Sun Feb 28, 2016 at 12:27 pm

Olga Neuwirth’s “Masaot/Clocks Without Hands” had its New York premiere Saturday night played by Valery Gergiev and the Vienna Philharmonic Orchestra.

2016 has already seen the notable New York debut of Hans Abrahamsen’s Grawemeyer-winning composition, let me tell you, performed by the Cleveland Orchestra last month at Carnegie Hall.

Saturday night, the Vienna Philharmonic Orchestra and conductor Valery Gergiev brought another new composition to Carnegie, one that should be considered for the next Grawemeyer prize: Olga Neuwirth’s Masaot/Clocks Without Hands.

One of the 125 Commissions Project the hall is funding to honor its current 125th anniversary season—the piece is an engrossing exploration of dreams and memories. The Austrian composer’s work stood out even coming between vintage masterpieces from Mussorgsky and Wagner.

The concert began with sunrise, in the gentle rising warmth of the Prelude to Mussorgsky’s opera Khovanshchina. In his orchestration, Shostakovitch set the music with delicacy, and the orchestra’s playing spun into bright, grainy threads. The performance was pictorial and lovely, the warmth of the music-making ablating the morning mist, until only a trace of gold lingered in the air.

Masaot, a kaleidoscopic and abstract narrative, begins in similar fashion, with the suspended quiet of morning. But it also begins with history. It’s conception comes out of a powerful dream that Neuwirth had: set alongside the Danube, she dreamt that her grandfather, whom she never knew, played her a series of songs on a tape recorder that told the story of his life and what he saw as his place outside society.

By stitching together fragments of songs and other music, Neuwirth reflects personal experience as well as her place in the rippling stream of classical music. Masaot starts with long string harmonics patterned after the opening of Mahler’s First Symphony, the first image in a mise-en-abîme reflecting through the past and future of classical music.

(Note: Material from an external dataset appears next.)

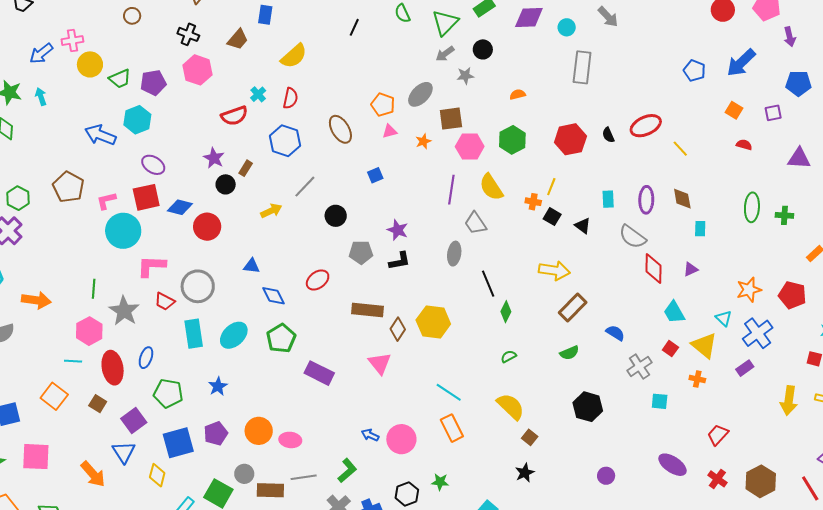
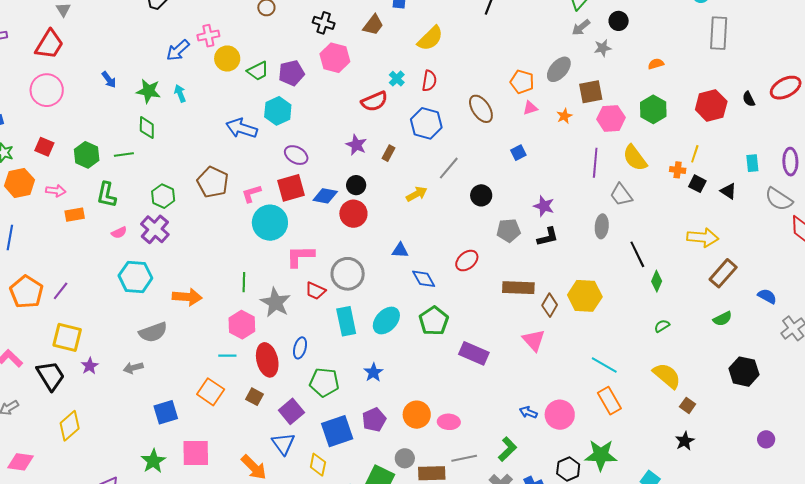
black circle: (226, 184) -> (356, 185), moved
green star: (440, 482) -> (601, 455), size x1.8

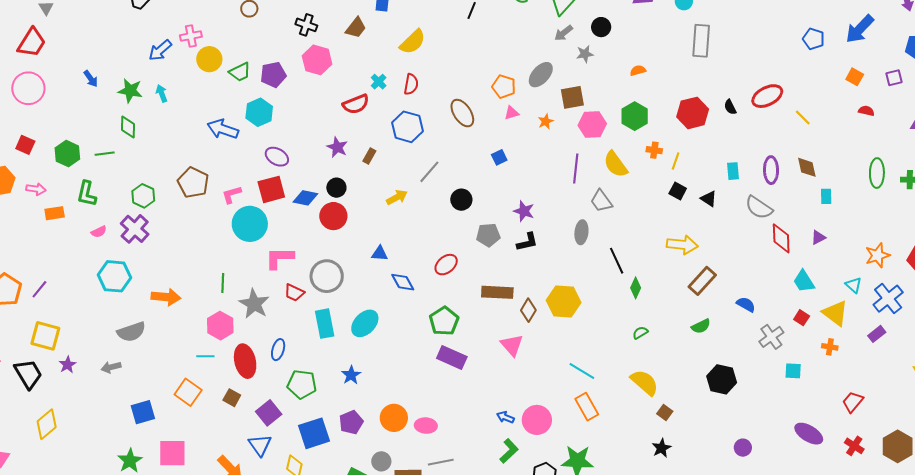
orange cross: (678, 170) -> (654, 150), moved
green pentagon: (434, 321) -> (444, 321), moved
green L-shape: (507, 449) -> (509, 451), moved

The piece is a dazzling riot of sound stitched together by the abstracted flow of the Danube, a blend of Ligeti’s “cloud” style with the aural jump-cuts of Ives or John Zorn. Neuwirth’s voice combines the reveries of the former with the agility of the latter, and she has a sense of both wit and personal tenderness that communicates on a direct and intuitive level. Masaot touches something deep in the mind and the heart.

There is a pendulum pulse running underneath everything, and stretches where the orchestra takes on the mechanical characteristics of the metronomes, which are heard by themselves in two interludes. And there are wonderful songs; waltzes, marches, fanfares, rollicking shtetl music, chiming clocks, Mahlerian cowbells. The VPO played with great energy, and each section seemed to relish their chance to rise out of the overall textures.

For the second half, the orchestra played selections from Götterdämmerung; “Dawn and Siegfried’s Rhine Journey,” “Siegfried’s Death and Funeral Music,” and the opera’s final Immolation scene, with soprano Heidi Melton singing Bünnhilde.

Wagner’s sunrise is heavier than Mussorgsky’s and Gergiev’s handling of it was massive—the sun as a glowing anvil. The performance veered over into mannerism, and the playing had several static moments. The strength of Gergiev’s deliberate approach came out in the grand satisfaction of the fanfare that announces the fullness of day.

That deliberateness was also ideal for the intense drama of the Funeral Music. Rather than a rush of notes, the opening viola phrase was marked out, giving the music a somber ceremony. Cracking sounds of low brass and bass together were spine-tingling.

Melton, who was outstanding singing Brünnhilde alongside Eric Owen’s Wotan with the New York Philharmonic in January, was superb again. She sang with a ringing, vibrant tone, and a way of phrasing that was natural and ideal. Her characterization was full of human, rather than grandiose, dignity.

The orchestra’s accompaniment was effortlessly driving, with a lush sound. The quality of the brass in the VPO is notable, and their sound was particularly warm and rich. The final chord hung in the air gloriously.

Valery Gergiev leads the Vienna Philharmonic in Wagner’s Prelude and Good Friday Music from Parsifal, and Tchaikovsky’s Manfred Symphony at Carnegie Hall, Sunday, 2 p.m.